The Rhode Island warrant directed the seizure of all business records of Imperial Distributors, Inc. “relating to the interstate production, manufacture, distribution, purchase and dissemination of obscene materials, dating from April 29, 1975 to the present, including but not limited to” books of the corporation and other corporate records, and including records showing ownership of the business and identification of employees “and furthermore, there is being concealed a quantity of obscene materials, including” eleven named magazines and five named films all as described in the affidavit of Edward Kavanagh, which was incorporated in the warrant by reference.

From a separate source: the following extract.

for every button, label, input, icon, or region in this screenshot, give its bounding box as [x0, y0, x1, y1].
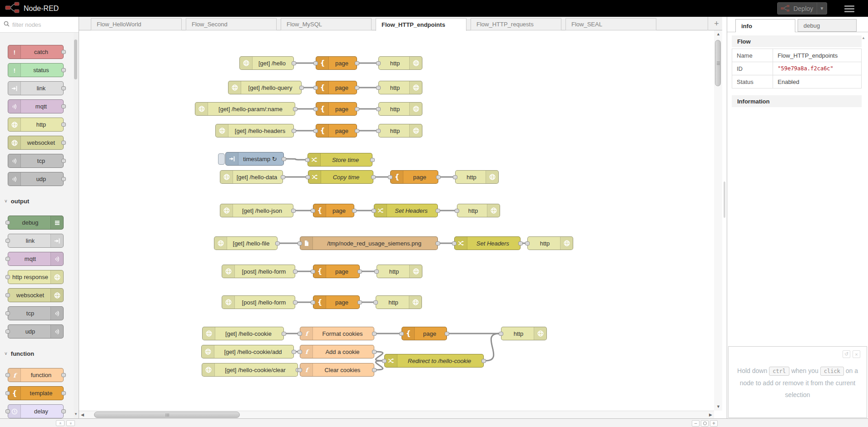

The affidavit of Special Agent Kavanagh made reference to the affidavit of Special Agent Gilligan, filed in support of the initial morning seizure of the Imperial Distributors’ truck in Boston. Agent Kavanagh’s affidavit stated that “Special Agent Gilligan, Boston Field Office, has advised me that the truck with Rhode Island Commercial Plate 91826 was searched pursuant to a warrant on this date while in Boston, Massachusetts.” The Kavanagh affidavit further stated that according to Agent Gilligan “in the truck were” eight listed magazines and three listed films and included a brief statement with respect to the subject matters of each magazine and film presumably supplied by Agent Gilligan. This brief description leaves no doubt that the materials were sexually explicit.

The Kavanagh affidavit also stated that he or another agent had followed the truck which had been seized in Boston from the Imperial Distributors loading dock in Providence where it had received cartons. This affidavit, like the affidavit in the Boston search warrant, asserted as grounds for the search that the items to be seized were evidence of the interstate transportation of obscene materials for sale and distribution in violation of 18 U.S.C. § 1465.

Several aspects of this situation require further characterization. The Government seeks to use business records in this indictment for income tax violations which records were obtained in an effort to seize evidence of transportation of obscene materials in violation of 18 U.S.C. § 1465.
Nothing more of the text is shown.